Acquisition of Turquoise and merger with Baikal
London Stock Exchange Group plc (LSEG) and Turquoise Trading Limited (Turquoise) announced their agreement to create a new pan-European trading venture through a merger of the businesses of Turquoise and Baikal Global Limited (Baikal).
The new venture, an FSA regulated Multilateral Trading Facility (MTF), will expand LSEG services across Europe in both lit and dark trading, and liquidity aggregation, with the express objective of driving European trading volume growth and promoting venue choice. It will benefit from synergies with LSEG infrastructure and the planned migration to MillenniumIT trading technology.
Continuing to trade under the Turquoise name, the merged entity will be 60 per cent owned by LSEG and 40 per cent owned by the existing Turquoise shareholders, who are global investment banking clients of LSEG. LSEG intends to broaden equity participation in the new venture by selling up to a further nine per cent of the issued share capital to other interested parties. LSEG will retain a majority shareholding in the new venture.
As a neutral venue, Turquoise will be open to all market participants active in Europe and will be designed to inspire the confidence of the region’s regulators. Exchange operated, the new venture will build upon Turquoise’s existing pan-European lit order book and successful dark pool, as well as drawing upon Baikal’s innovative product pipeline.
Commenting on the agreement, Xavier Rolet, CEO of LSEG and Chairman-designate of the new venture, said:
"We are very pleased to be joining forces with a number of our major clients in a partnership which we believe will offer an attractive range of innovative and competitively priced products and services across Europe.
"The European marketplace for trading securities has scope to become more efficient and to grow significantly in the coming years. Turquoise’s existing pan-European footprint is a strong proposition and together with the introduction of new trading technology and a neutral structure, we believe it is now well positioned to be an agent of change and to capture a healthy slice of the market's growth potential."

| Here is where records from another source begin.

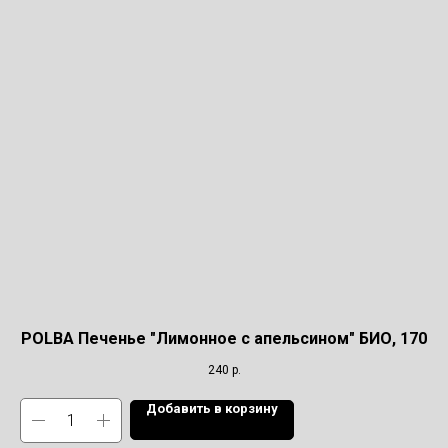
POLBA Печенье "Лимонное с апельсином" БИО, 170
240
р.
Добавить в корзину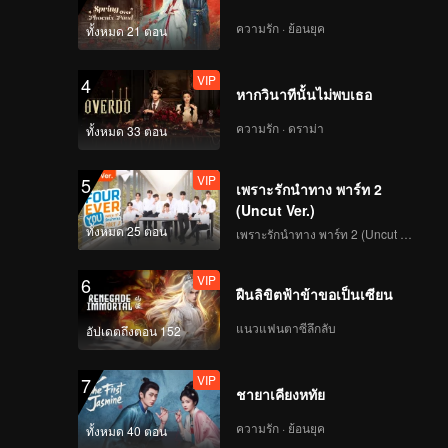
ความรัก · ย้อนยุค
ทั้งหมด 21 ตอน
VIP
4
หากวินาทีนั้นไม่พบเธอ
ความรัก · ดราม่า
ทั้งหมด 33 ตอน
VIP
5
เพราะรักนำทาง พาร์ท 2
(Uncut Ver.)
ทั้งหมด 25 ตอน
เพราะรักนำทาง พาร์ท 2 (Uncut Ver.)
VIP
6
ฝืนลิขิตฟ้าข้าขอเป็นเซียน
แนวแฟนตาซีลึกลับ
อัปเดตถึงตอน 152
VIP
7
ชายาเคียงหทัย
ความรัก · ย้อนยุค
ทั้งหมด 40 ตอน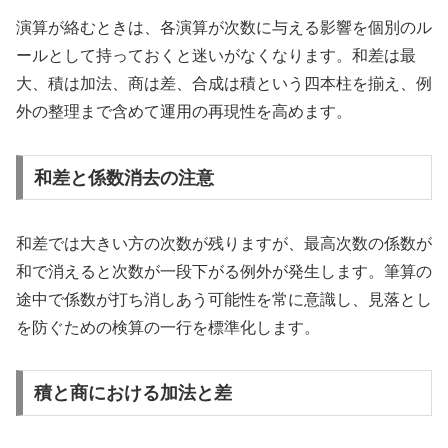
演算が絡むときは、各演算が次数に与える影響を個別のル
ールとして持っておくと迷いがなくなります。和差は最
大、積は加法、商は差、合成は積という四本柱を揃え、例
外の整理まで含めて運用の再現性を高めます。
和差と係数消去の注意
和差では大きい方の次数が残りますが、最高次数の係数が
和で消えると次数が一段下がる例外が発生します。筆算の
途中で係数が打ち消しあう可能性を常に意識し、見落とし
を防ぐための検算の一行を標準化します。
積と商における加法と差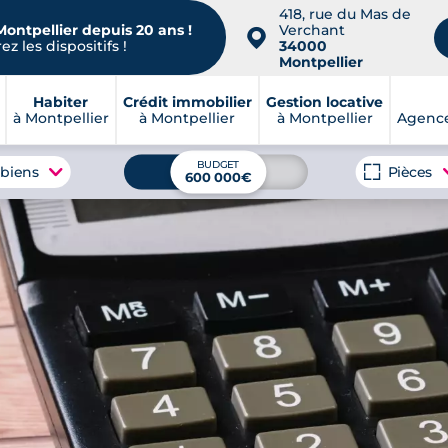
418, rue du Mas de
Montpellier depuis 20 ans !
Verchant
📍
z les dispositifs !
34000
Montpellier
Habiter
Crédit immobilier
Gestion locative
à Montpellier
à Montpellier
à Montpellier
Agence
BUDGET
 biens
Pièces
600 000€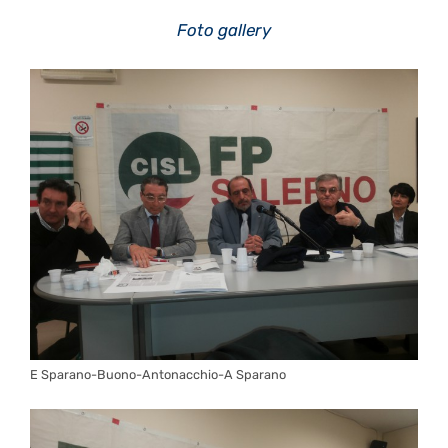
Foto gallery
E Sparano-Buono-Antonacchio-A Sparano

Eli Lederman, CEO of Turquoise, added:
"Our partnership with London Stock Exchange Group is an important transaction for the next stage of Turquoise's development. In our first 18 months of operation we have achieved a pan-European footprint in both lit and dark trading. With the support of London Stock Exchange Group we will be able to simplify our operational structure, attract a wider network and expand the platform's product base."
Phil Hylander, Head of Principal Strategic Investments at Goldman Sachs, said:
“The renewal of a partnership with the London Stock Exchange is a major step forward in the evolution of pan-European market structure. It is of fundamental importance that ventures such as Turquoise, which are critical for competition, are allowed to survive and flourish.
"The injection of technology, brand, and experience that Turquoise will get from the London Stock Exchange, increases the likelihood of real, lasting competition in a marketplace characterised by established local players. In addition, it provides a platform for innovation outside of the traditional cash equity markets.”
Stephen McGoldrick, Director, Market Infrastructure at Deutsche Bank, said:
"This is an important step in the evolution of the European equities market and the ongoing drive towards lowering the cost of trading, which has been Turquoise’s goal since inception. We are pleased to be involved."
Simon Hogan, Morgan Stanley's Chief Operating Officer for Sales and Trading in Europe, said:
“Combining the operational expertise and MillenniumIT platform of the LSEG with the market structure insights of a number of the largest European trading participants creates a dynamic and powerful partnership with every chance of success in the European equity market and other asset classes."
LSEG will fully fund the cash needs of the new venture within an agreed framework for the first 24 months from completion and intends to bring the business to sustainable profitability For the year ended 31 December 2008, Turquoise’s losses before tax were £15.7 million and its gross assets at 31 December 2008 were £11.0 million. LSEG will incur exceptional costs of up to £20 million in the current financial year, comprising the write off of legacy technology costs, and provisions for restructuring and integration costs, including contract exit costs. Significant cost savings are expected to be achieved by merging Baikal and Turquoise. The transaction is expected to be dilutive in terms of adjusted earnings per share in FY 2011 while the Turquoise and Baikal businesses are combined and developed, and positive from FY 2012.
The transaction will be effected through the acquisition by a newly-incorporated subsidiary of LSEG of the existing Turquoise shareholders’ interest in Turquoise. In consideration for the transaction, the existing Turquoise shareholders will receive 40 per cent of the issued share capital in the new company which will also become the holding company of Baikal. The transaction is expected to complete mid-February 2010, subject to satisfaction of all conditions to the agreement (including the receipt of all necessary regulatory clearances).
Turquoise will continue to be regulated by the FSA as an MTF under MiFID.